Sober weekends.
I’ve been a big drinker ever since I was old enough to lurk outside corner shops asking older kids to buy me booze. I got wasted for the first time in a graveyard. I was 14 years old and passed out on the grass. The gardener on his lawnmower had to work around me. My friends called my mum to pick me up, popped me in the passenger seat and left me at her mercy, pissed out my head on a Monday evening after school.
I steadily boozed my way through my teens. I was naturally quiet, but drinking gave me confidence and helped me build friendships. It counteracted my social anxiety. By the time I got to uni I was a seasoned pro when it came to necking pints and drinking cheap rosé out the bottle with a straw.
I’m now 28, and I had the recent realisation that my excessive drinking has never actually stopped. It’s just evolved to include a more classy variety of drinks out of the correct glassware. I knew I had to do something to break the habit.
I’ve always thought dry January made no sense. Why would you want to make what is normally the most miserable month of the year the sober one? But this year by New Year’s Day I was so utterly exhausted from the festive season’s excessive partying I decided to take up the challenge.
For the most part of January, I was indeed sober. And I was loving it. I was particularly loving telling people about the fact I hadn’t been drinking. I’ve definitely got a bit of a reputation for my partying habits among friends, family and colleagues and it was nice to brag about my successful sobriety. Plus there was a whole host of things that started going well for me at the same time.
I was churning out the writing. Getting freelance jobs and making arrangements with friends to write for them. And ideas were flowing nicely. Plus my anxiety levels were staying low at all times. I had no cringe factor about any social events I was going to. Which I normally had, in case I’d said something a bit weird at a dinner after a bottle of wine on a Wednesday night. And I slept like a baby every night. Alcohol really fucks with my sleep.
One particular sleeping incident that still haunts me from last year. I’d gone out with some old work colleagues and come home at 3am, way drunker than I’d intended to be. In the night I had a dream that there was a bottle of Fanta on my bedside table. Half asleep I grabbed it, unscrewed the lid and frantically sipped it – only to realise it was actually a bottle of ketchup from when I’d got chips on my way home. I DRANK KETCHUP.

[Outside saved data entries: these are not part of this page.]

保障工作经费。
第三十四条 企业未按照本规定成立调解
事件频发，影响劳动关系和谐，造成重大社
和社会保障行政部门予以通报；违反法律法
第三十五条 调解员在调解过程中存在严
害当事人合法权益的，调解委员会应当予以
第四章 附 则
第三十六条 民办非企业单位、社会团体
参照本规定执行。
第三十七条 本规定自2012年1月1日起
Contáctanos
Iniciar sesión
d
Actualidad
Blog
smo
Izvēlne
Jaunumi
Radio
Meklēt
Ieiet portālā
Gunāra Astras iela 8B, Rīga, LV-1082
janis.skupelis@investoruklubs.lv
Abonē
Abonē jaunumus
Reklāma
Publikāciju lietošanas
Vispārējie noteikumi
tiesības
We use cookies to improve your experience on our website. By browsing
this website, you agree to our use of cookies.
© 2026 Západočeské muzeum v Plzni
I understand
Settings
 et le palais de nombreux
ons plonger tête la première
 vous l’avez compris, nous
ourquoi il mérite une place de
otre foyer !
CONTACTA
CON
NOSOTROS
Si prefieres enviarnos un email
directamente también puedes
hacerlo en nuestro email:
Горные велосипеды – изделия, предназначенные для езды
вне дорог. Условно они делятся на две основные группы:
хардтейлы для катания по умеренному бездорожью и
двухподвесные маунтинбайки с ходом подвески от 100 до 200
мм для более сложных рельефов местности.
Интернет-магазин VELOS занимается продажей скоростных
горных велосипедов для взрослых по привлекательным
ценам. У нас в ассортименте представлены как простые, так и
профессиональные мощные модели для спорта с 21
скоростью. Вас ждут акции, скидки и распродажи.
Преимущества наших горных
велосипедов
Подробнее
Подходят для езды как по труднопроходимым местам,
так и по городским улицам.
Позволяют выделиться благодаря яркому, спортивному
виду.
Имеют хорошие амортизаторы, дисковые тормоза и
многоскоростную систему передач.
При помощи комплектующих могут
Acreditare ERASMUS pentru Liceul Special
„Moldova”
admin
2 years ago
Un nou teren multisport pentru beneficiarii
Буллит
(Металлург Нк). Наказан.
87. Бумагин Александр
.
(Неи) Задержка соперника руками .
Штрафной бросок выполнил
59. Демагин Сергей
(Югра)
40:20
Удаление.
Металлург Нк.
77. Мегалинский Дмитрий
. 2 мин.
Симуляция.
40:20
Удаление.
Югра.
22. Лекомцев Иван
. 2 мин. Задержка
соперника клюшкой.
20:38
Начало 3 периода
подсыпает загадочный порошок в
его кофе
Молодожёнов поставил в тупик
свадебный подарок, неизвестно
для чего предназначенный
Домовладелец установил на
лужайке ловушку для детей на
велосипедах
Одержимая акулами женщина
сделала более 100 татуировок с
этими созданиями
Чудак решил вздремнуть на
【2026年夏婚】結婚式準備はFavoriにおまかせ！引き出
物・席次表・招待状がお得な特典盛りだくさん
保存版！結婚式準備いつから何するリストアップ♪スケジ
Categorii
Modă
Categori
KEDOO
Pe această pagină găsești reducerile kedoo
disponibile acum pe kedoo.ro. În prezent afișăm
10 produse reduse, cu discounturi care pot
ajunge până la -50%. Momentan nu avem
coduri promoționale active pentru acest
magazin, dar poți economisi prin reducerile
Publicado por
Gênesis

I did eventually fall off the wagon in January. The first time was on a Tinder date about two and a half weeks in that definitely called for a few beers to make it more bearable. Then I catastrophically ruined Dry January on the last weekend with a marathon boozing sesh. But that isn’t the point. The point is that I’ve finally learnt (and before I turn 30, thank god) that if I’m not drunk or hungover all the time, I might actually be successful.